Your objective.
Which of the lines below hold the word "sich"? Pull each of them out.

Input material.
********

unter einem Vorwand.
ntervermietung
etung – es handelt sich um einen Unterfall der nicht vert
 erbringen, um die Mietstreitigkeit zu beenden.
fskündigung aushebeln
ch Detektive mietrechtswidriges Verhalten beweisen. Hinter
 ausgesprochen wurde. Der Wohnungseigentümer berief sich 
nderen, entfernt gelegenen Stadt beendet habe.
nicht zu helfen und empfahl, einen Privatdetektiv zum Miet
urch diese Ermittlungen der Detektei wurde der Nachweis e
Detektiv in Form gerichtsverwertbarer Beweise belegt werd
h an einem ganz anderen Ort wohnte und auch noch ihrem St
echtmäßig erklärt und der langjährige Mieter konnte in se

********

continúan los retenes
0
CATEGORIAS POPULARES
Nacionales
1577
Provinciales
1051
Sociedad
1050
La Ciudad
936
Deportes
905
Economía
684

********

Result for this exercise.
etung – es handelt sich um einen Unterfall der nicht vert
 ausgesprochen wurde. Der Wohnungseigentümer berief sich 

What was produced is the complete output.